Records contained in a dataset:
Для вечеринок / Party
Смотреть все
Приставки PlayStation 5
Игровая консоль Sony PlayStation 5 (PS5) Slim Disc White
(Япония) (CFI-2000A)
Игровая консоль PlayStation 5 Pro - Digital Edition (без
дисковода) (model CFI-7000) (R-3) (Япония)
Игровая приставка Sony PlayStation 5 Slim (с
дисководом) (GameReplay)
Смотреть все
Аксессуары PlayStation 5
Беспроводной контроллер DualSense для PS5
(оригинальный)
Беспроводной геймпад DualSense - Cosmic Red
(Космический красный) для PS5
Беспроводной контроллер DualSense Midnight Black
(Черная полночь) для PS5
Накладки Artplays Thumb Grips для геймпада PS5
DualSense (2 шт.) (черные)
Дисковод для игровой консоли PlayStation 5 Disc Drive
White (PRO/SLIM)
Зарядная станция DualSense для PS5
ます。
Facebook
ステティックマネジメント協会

** Work request **
The data must be retyped in full, exactly as it reads.

** Result of the task **
Для вечеринок / Party
Смотреть все
Приставки PlayStation 5
Игровая консоль Sony PlayStation 5 (PS5) Slim Disc White
(Япония) (CFI-2000A)
Игровая консоль PlayStation 5 Pro - Digital Edition (без
дисковода) (model CFI-7000) (R-3) (Япония)
Игровая приставка Sony PlayStation 5 Slim (с
дисководом) (GameReplay)
Смотреть все
Аксессуары PlayStation 5
Беспроводной контроллер DualSense для PS5
(оригинальный)
Беспроводной геймпад DualSense - Cosmic Red
(Космический красный) для PS5
Беспроводной контроллер DualSense Midnight Black
(Черная полночь) для PS5
Накладки Artplays Thumb Grips для геймпада PS5
DualSense (2 шт.) (черные)
Дисковод для игровой консоли PlayStation 5 Disc Drive
White (PRO/SLIM)
Зарядная станция DualSense для PS5
ます。
Facebook
ステティックマネジメント協会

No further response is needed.